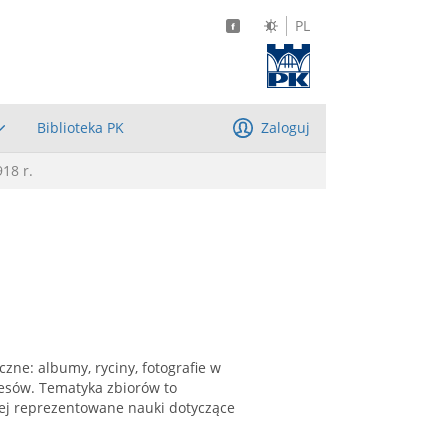
PL
Biblioteka PK
Zaloguj
918 r.
zne: albumy, ryciny, fotografie w
resów. Tematyka zbiorów to
niej reprezentowane nauki dotyczące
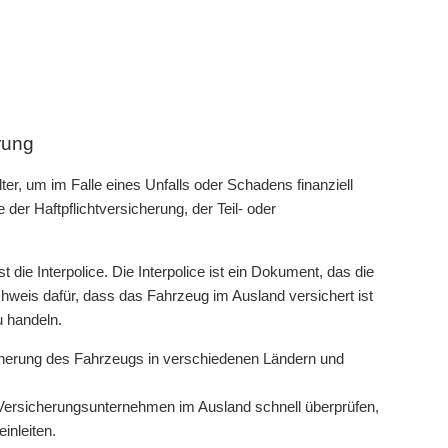
rung
er, um im Falle eines Unfalls oder Schadens finanziell
er Haftpflichtversicherung, der Teil- oder
die Interpolice. Die Interpolice ist ein Dokument, das die
hweis dafür, dass das Fahrzeug im Ausland versichert ist
u handeln.
sicherung des Fahrzeugs in verschiedenen Ländern und
 Versicherungsunternehmen im Ausland schnell überprüfen,
inleiten.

- - - - -

Among the lines of the data, some contain the word "oder". How many are there? Reply with the number alone.

2